If you don't have a designer on staff, you can get your own mobile site by signing up with a hosting service that provides you one for free. You can also turn to a company like Mobify (www.mobify.com), which specializes in creating mobile sites for online sellers. Three versions of one home page are shown in the image on Mobify's home page, shown in Figure 1-1.

See Chapter 19 for ten ways to reach mobile shoppers.

Figure 1-1: Make sure your website or store is adapted for mobile users.

Selling mobile, selling local: Two examples

There are many ways to sell online, but some of the newest involve mobile technology and reaching local customers online. Here are just two examples of entrepreneurs who are taking advantage of these approaches.

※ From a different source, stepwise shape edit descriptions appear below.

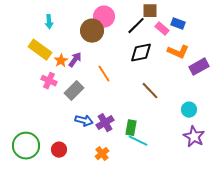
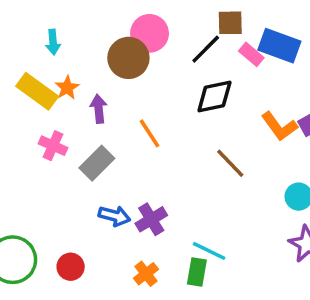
blue rectangle: (178, 24) -> (279, 46), size x1.6
orange L-shape: (178, 52) -> (279, 126), moved, turned 30
purple arrow: (75, 60) -> (99, 109), turned -42
orange star: (61, 61) -> (67, 88), moved
green rectangle: (131, 128) -> (197, 272), moved

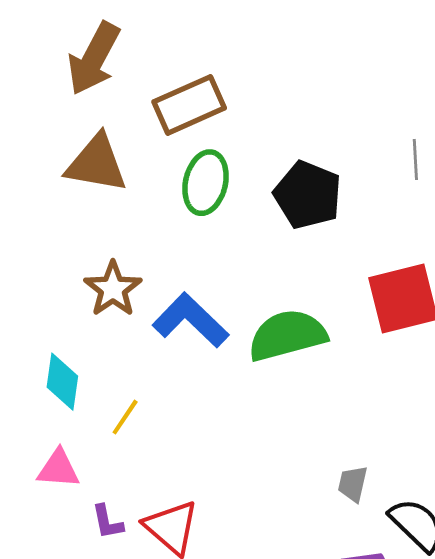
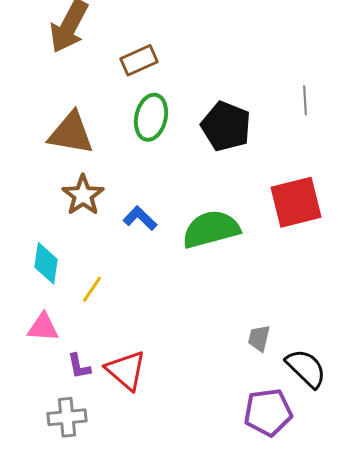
brown rectangle: (189, 105) -> (139, 60), size x0.7
brown triangle: (96, 164) -> (71, 133), moved
blue L-shape: (191, 320) -> (140, 218), size x0.6

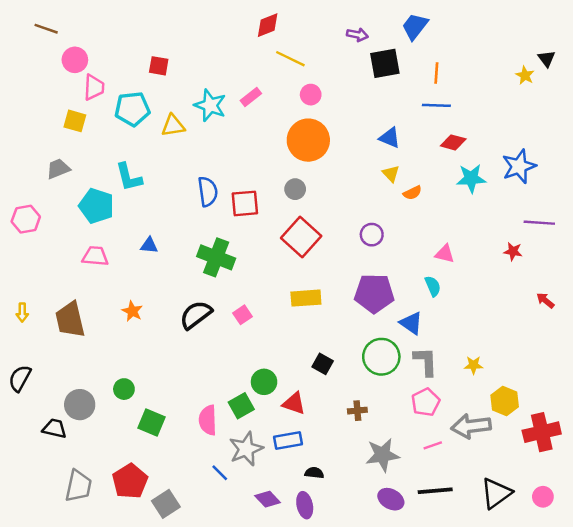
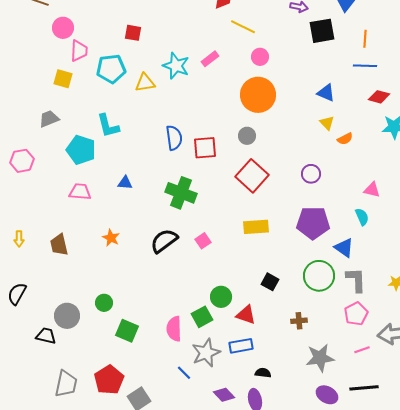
brown trapezoid: (70, 320) -> (59, 245), size x0.7

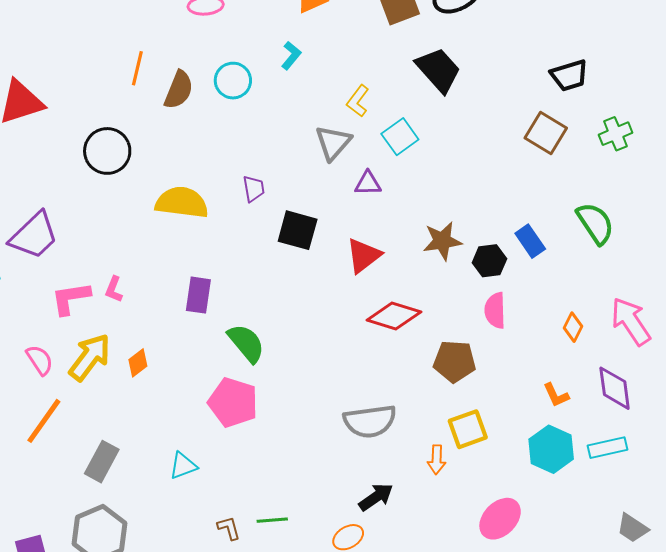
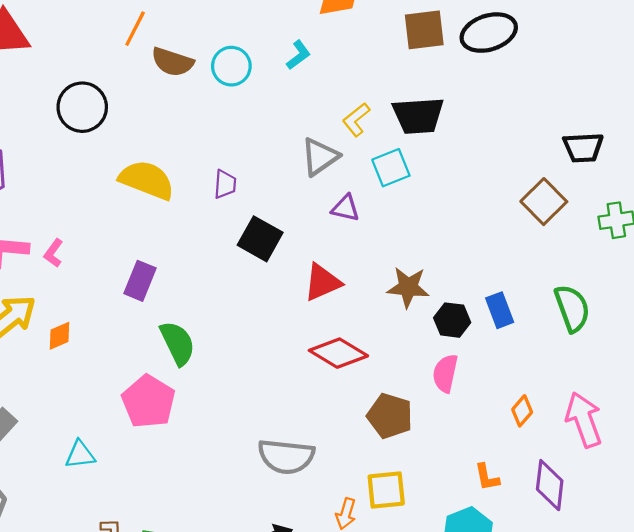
black trapezoid: (438, 70) -> (418, 116), moved, turned 114
brown semicircle: (179, 90) -> (172, 62), turned 72

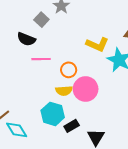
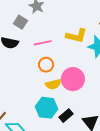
pink line: (41, 59) -> (43, 43), moved
orange circle: (69, 70) -> (46, 65), moved

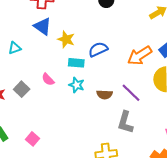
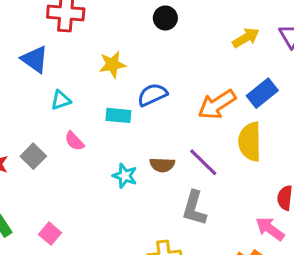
blue triangle: (43, 26) -> (35, 59), moved
yellow star: (66, 39) -> (112, 64), moved, turned -30
cyan triangle: (15, 48) -> (61, 100), moved
cyan star: (77, 85) -> (125, 176), moved

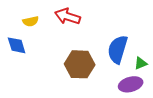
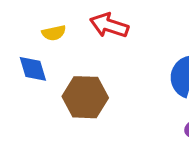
brown hexagon: (80, 64) -> (85, 97), moved

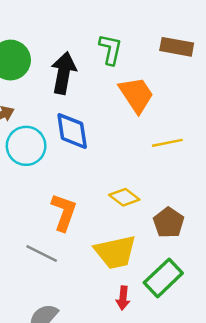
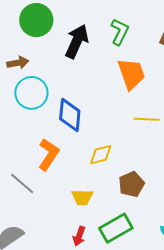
blue diamond: (72, 131) -> (70, 115), moved
yellow diamond: (124, 197) -> (101, 155), turned -65
yellow trapezoid: (115, 252) -> (82, 197), size x0.6

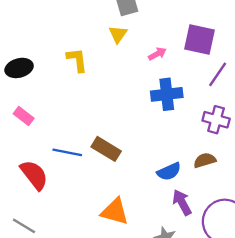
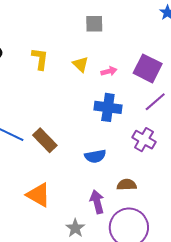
yellow triangle: (118, 34) -> (81, 64), moved, turned -36
brown semicircle: (205, 160) -> (127, 185), moved
blue semicircle: (169, 172) -> (95, 156), moved

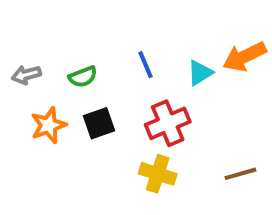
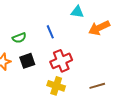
cyan triangle: (200, 73) -> (77, 12), moved, turned 40

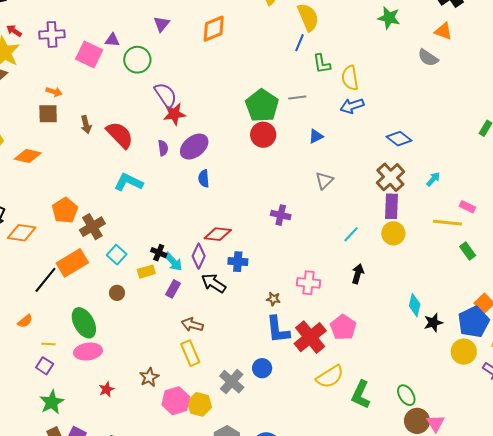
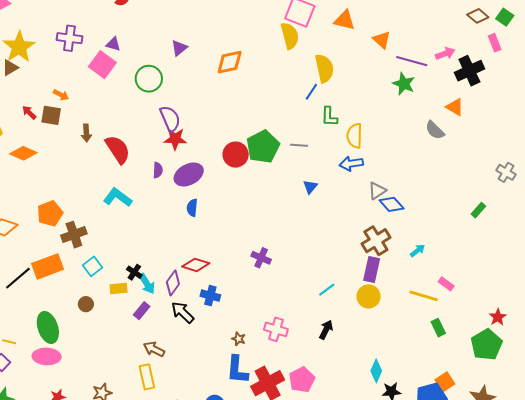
red arrow: (14, 31) -> (29, 112), moved
purple triangle: (112, 40) -> (113, 44), moved
red circle: (263, 135) -> (236, 155), moved
blue triangle: (316, 136) -> (310, 187), turned -35
gray triangle: (324, 181) -> (377, 191), moved

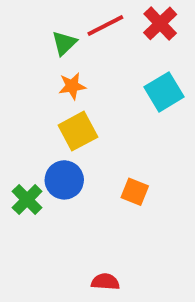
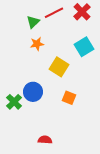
yellow square: (78, 131) -> (59, 67), moved, turned -30
red semicircle: (105, 282) -> (45, 140), moved

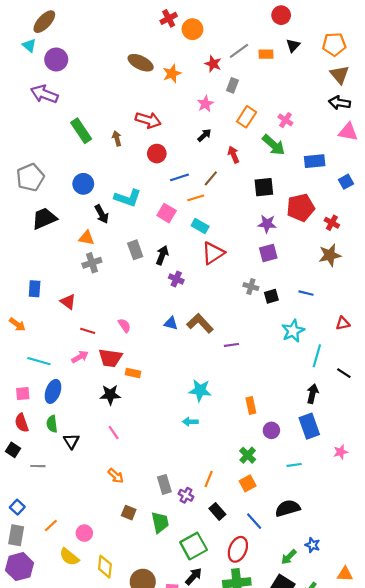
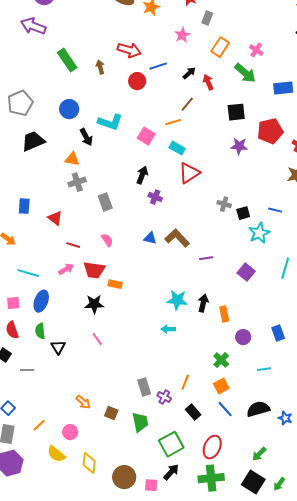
black arrow: (204, 135) -> (189, 73), moved
blue line: (179, 177) -> (158, 66), moved
gray rectangle: (135, 250) -> (105, 202), moved
purple square: (268, 253) -> (246, 272), moved, turned -36
cyan star: (293, 331) -> (259, 233), moved
black arrow: (312, 394) -> (203, 303), moved
blue rectangle: (309, 426) -> (278, 333), size x0.7
orange arrow: (116, 476) -> (83, 402), moved
blue line: (254, 521) -> (225, 409), moved
blue star: (312, 545) -> (285, 418), moved

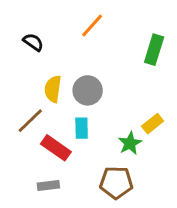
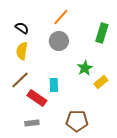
yellow semicircle: (53, 89) -> (22, 51), moved
gray circle: (88, 90) -> (59, 41), moved
green star: (130, 143) -> (85, 68), moved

Lisa Bettany, a professional photographer (not a programmer), spent a year and a half creating an app for the iPhone called Camera+. She was pretty much destitute while she was doing this. She hired a programmer to help make her idea a reality. Since it was released, she has generated $4 million by selling 4 million of her apps in iTunes and other locations. You can find more about Lisa at www.MostlyLisa.com.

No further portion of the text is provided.